4. The facility device management apparatus according to claim 3, further comprising a detection result output unit configured to generate and display, based on the operation status information acquired by the operation information acquisition unit, a distribution chart indicating an occurrence frequency of the operation status information for each of the facility devices included in the three or more facility devices and for each operation status, and a scatter plot indicating plots corresponding to the operation status information for each of the facility devices in different combinations in a multidimensional space having axes corresponding to each of the items of the plurality of items.
5. The facility device management apparatus according to claim 1, wherein
the three or more facility devices are devices installed in an air conditioning facility, and
the operation status information includes at least one of: fan rotation speed of a refrigeration cycle in the air conditioning facility, compressor frequency, a solenoid valve opening, a discharge temperature which is a refrigerant temperature at an outlet side of a compressor, a suction temperature which is a refrigerant temperature at an inlet side of a compressor, a discharge pressure which is a refrigerant pressure at an outlet side of a compressor, or a suction pressure which is a refrigerant pressure at an inlet side of a compressor.

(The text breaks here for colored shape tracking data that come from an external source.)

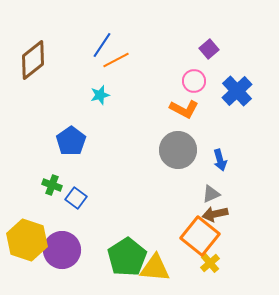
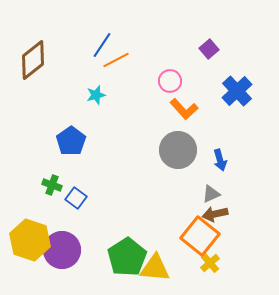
pink circle: moved 24 px left
cyan star: moved 4 px left
orange L-shape: rotated 20 degrees clockwise
yellow hexagon: moved 3 px right
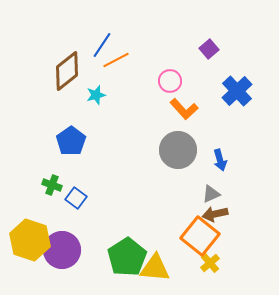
brown diamond: moved 34 px right, 11 px down
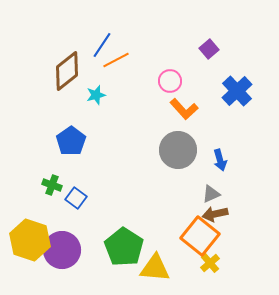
green pentagon: moved 3 px left, 10 px up; rotated 6 degrees counterclockwise
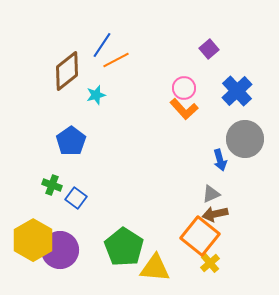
pink circle: moved 14 px right, 7 px down
gray circle: moved 67 px right, 11 px up
yellow hexagon: moved 3 px right; rotated 12 degrees clockwise
purple circle: moved 2 px left
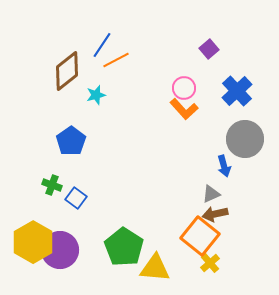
blue arrow: moved 4 px right, 6 px down
yellow hexagon: moved 2 px down
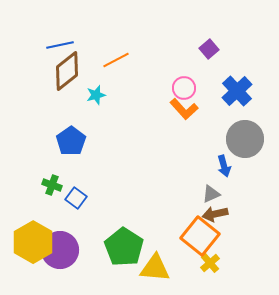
blue line: moved 42 px left; rotated 44 degrees clockwise
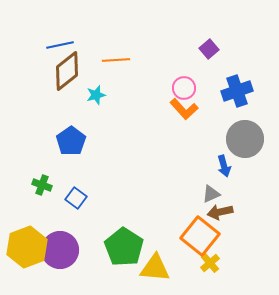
orange line: rotated 24 degrees clockwise
blue cross: rotated 24 degrees clockwise
green cross: moved 10 px left
brown arrow: moved 5 px right, 2 px up
yellow hexagon: moved 6 px left, 5 px down; rotated 9 degrees clockwise
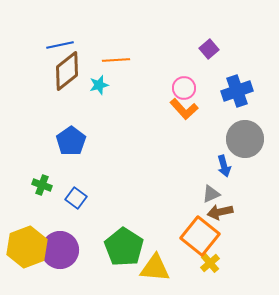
cyan star: moved 3 px right, 10 px up
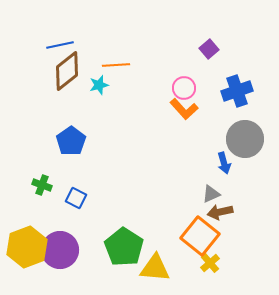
orange line: moved 5 px down
blue arrow: moved 3 px up
blue square: rotated 10 degrees counterclockwise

6. An abnormality detection method for a facility device, comprising:
acquiring operation status information related to a predetermined item for each predetermined time from each of three or more facility devices that are predetermined to be configured with the same specification and to have a similar operating environment;
calculating a feature value of the operation status information related to the predetermined item for each predetermined time, based on the acquired information, for each facility device included in the three or more facility devices, calculating a difference value between the feature values of any one of the three or more facility devices and each of the other of the three or more facility devices; and calculating a median value or an average value of the calculated difference values as determination values of relevant facility devices; and
detecting, when a determination value calculated for one facility device included in the three or more facility devices exceeds a preset threshold value, that the one facility device as a facility device in which an abnormality has occurred with respect to the operation status information.